In September, our Langston Center for Quality, Safety and Innovation hosted a symposium, “QSEN – The Movement: Embracing the Quality and Safety Cultures in Academic and Service Environments” featuring, Gerry Altmiller, Ed.D., APRN, ACNBC, associate professor, The College of New Jersey and clinical nurse specialist consultant, Einstein Healthcare Network.  It was amazing!

Dr. Altmiller was kind enough to provide her slides so that we could post links to the multitude of resources for teaching that she noted in her presentation.

First, she referenced an article in the journal Nurse Leader by Giancarlo Lyle-Edrosolo, “Aligning Healthcare Safety and Quality Competencies: Quality and Safety Education for Nurses (QSEN), the Joint Commission, and American Nurses Credentialing Center (ANCC) Magnet Standards Crosswalk.” Table 1, in this article, shows the crosswalk between QSEN Standards, The Joint Commission Standards and the Magnet Standards.  The complete reference is listed below.  It is the author’s hope that with the crosswalk, nurse managers may choose to hire new graduate nurses educated at institutions  that focus on the QSEN competencies.

Lyle-Edrosolo, G., & Waxman, K. (2016). Aligning Healthcare Safety and Quality Competencies: Quality and Safety Education for Nurses (QSEN), The Joint Commission, and American Nurses Credentialing Center (ANCC) Magnet® Standards Crosswalk. Nurse Leader, 14(1), 70–75. https://doi.org/10.1016/J.MNL.2015.08.005

Dr. Altmiller listed the quality and safety competencies and resources for teaching for each competency.

  • Patient Centered Care
  • Teamwork and Collaboration
  • Evidence Based Practice
  • Quality Improvement
  • Safety
  • Informatics

Patient Centered Care

A great resource for teaching patient centered care is the Institute for Healthcare Improvement.  On their website [http://www.ihi.org] there is a Person and Family Centered Care focus area with a number of courses specific to this area.

Students can earn a Basic Certificate in Quality and Safety if they complete all 13 IHI essential courses and scoring 75% or higher on the post-lesson assessment.

Dr. Altmiller described an article, “Medication Reconciliation,” that she wrote for Nurse Educator in the May 2018 issue.  The article references a medication reconciliation checklist that she uses with her students during clinical.  She also discusses the idea of using an unfolding case study that is centered around medication reconciliation.

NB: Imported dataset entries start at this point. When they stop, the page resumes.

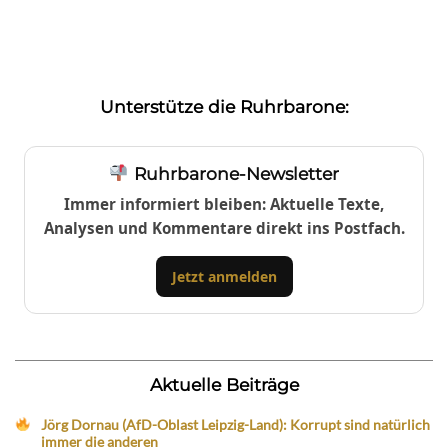
Unterstütze die Ruhrbarone:
Ruhrbarone-Newsletter
Immer informiert bleiben: Aktuelle Texte,
Analysen und Kommentare direkt ins Postfach.
Jetzt anmelden
Aktuelle Beiträge
Jörg Dornau (AfD-Oblast Leipzig-Land): Korrupt sind natürlich
immer die anderen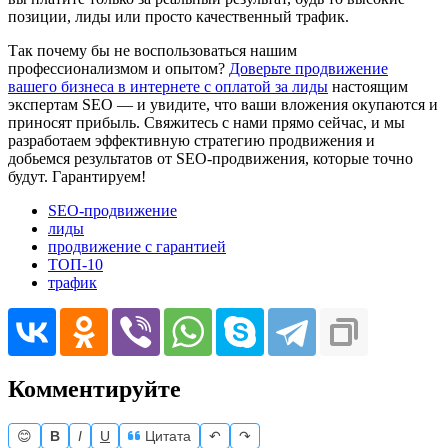
позиции, лиды или просто качественный трафик.
Так почему бы не воспользоваться нашим
профессионализмом и опытом?
Доверьте продвижение
вашего бизнеса в интернете с оплатой за лиды
настоящим
экспертам SEO — и увидите, что ваши вложения окупаются и
приносят прибыль. Свяжитесь с нами прямо сейчас, и мы
разработаем эффективную стратегию продвижения и
добьемся результатов от SEO-продвижения, которые точно
будут. Гарантируем!
SEO-продвижение
лиды
продвижение с гарантией
ТОП-10
трафик
Комментируйте
😊
B
I
U
Цитата
↶
↷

The QSEN site has a number of unfolding case studies on a variety of topics.  Go to the site and search for “unfolding case.”

Teamwork and Collaboration

For effective teamwork and collaboration to take place, effective interdisciplinary collaboration must be present.  Dr. Altmiller teaches her students about SBAR for effective standardized communication.

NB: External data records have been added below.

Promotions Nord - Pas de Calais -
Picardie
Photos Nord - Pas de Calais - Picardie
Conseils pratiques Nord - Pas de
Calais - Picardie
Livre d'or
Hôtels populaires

Dr. Altmiller also posted a teaching strategy on the QSEN website regarding Teamwork and Collaboration: Teaching Strategies to Manage Challenging Communications.  This resource describes the QSEN competencies, the learner level, the learning objectives and provides supplemental resources to use with the students.

Other resources are:

  1. Reframing constructive feedback using reflection
  2. Giving and receiving constructive feedback

Evidence Based Practice

Dr. Altmiller works with her students to explain that evidence based practice is a way to reduce treatment variability through evidence.  If at the same unit 3 different nurses are doing something in different ways, what does the evidence say about that particular technique?

Quality Improvement, Safety and Informatics

She noted that quality improvement should be the culture.  She uses the Quality Improvement Essentials Toolkit from IHI with her students.

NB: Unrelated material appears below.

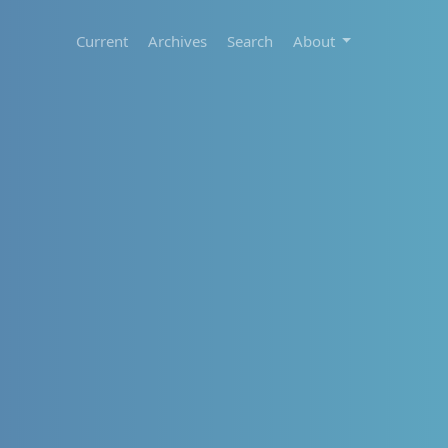
Current
Archives
Search
About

When searching for Dr. Altmiller’s grading rubric, I came across this video from Dr. Altmiller: Content Validation of a QSEN Based Clinical Evaluation Instrument.  The video is available from Nurse Educator Online via the above link.

Dr. Altmiller also distributed a newsletter once a semester with content that was created by her students.

For the safety competency, IHI Open School has Patient Safety courses that provide 8.25 contact hrs.

Other resources available to professors teaching with the QSEN competencies:

  1. Virginia Henderson Global e-Repository
  2. The College of New Jersey video library
  3. QSEN faculty resources
  4. Nurse Educator QSEN Supplement

What a fantastic presentation! If you ever have an opportunity to hear Dr. Altmiller speak, she is fabulous!